I am trying to mine text in manually entered comments. Thankfully there is somewhat of a pattern. Within the first 10 words, if the word "to" appears, the words on either side of "to" are the words that I want.

I've taken the baby step of creating an Expression column with the formula: Words[Comments]. It has returned a list of the words from Comments column - pretty cool.

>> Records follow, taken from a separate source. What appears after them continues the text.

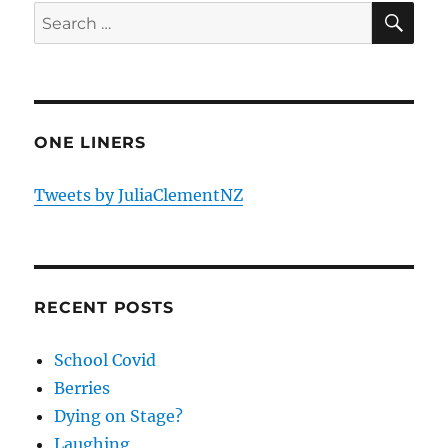
SE
Search
for:
ONE LINERS
Tweets by JuliaClementNZ
RECENT POSTS
School Covid
Berries
Dying on Stage?
Laughing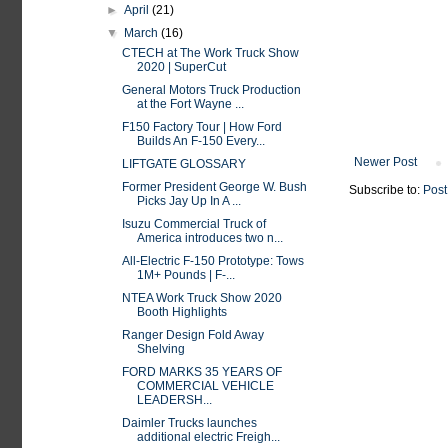
►
April
(21)
▼
March
(16)
CTECH at The Work Truck Show
2020 | SuperCut
General Motors Truck Production
at the Fort Wayne ...
F150 Factory Tour | How Ford
Builds An F-150 Every...
Newer Post
LIFTGATE GLOSSARY
Former President George W. Bush
Subscribe to:
Post
Picks Jay Up In A ...
Isuzu Commercial Truck of
America introduces two n...
All-Electric F-150 Prototype: Tows
1M+ Pounds | F-...
NTEA Work Truck Show 2020
Booth Highlights
Ranger Design Fold Away
Shelving
FORD MARKS 35 YEARS OF
COMMERCIAL VEHICLE
LEADERSH...
Daimler Trucks launches
additional electric Freigh...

So, what do I do next to find whether "to' occurs in the first ten words and if so, grab the words on either side of "to"?

4 REPLIES
ian_jmp

Staff

Joined:

Jun 23, 2011

Without getting too fancy, maybe something like this? The second one gives '{}' because the last 'word' is 'to.' not 'to'. But you could code round that if need be.

NamesDefaultToHere(1);

wordsThatBracketTo =

Function({str}, {Default Local},

strWords = Words(str);

toPos = Loc(strWords, "to");

requiredWords = {};

if(toPos <= 10,

if(toPos > 1, InsertInto(requiredWords, strWords[toPos-1]));

if(toPos < NItems(strWords), InsertInto(requiredWords, strWords[toPos+1]));

);

EvalList(requiredWords);

);

sampleText = "Here's a phrase that does not contain to too many times.";

Print(wordsThatBracketTo(sampleText));

sampleText = "Here's a phrase that does contain to.";

Print(wordsThatBracketTo(sampleText));

Jeff_Perkinson

Community Manager

Joined:

Jun 23, 2011

Ian@JMP​ has a nice scripted example.

If you want to do it in a column formula, it will look like this.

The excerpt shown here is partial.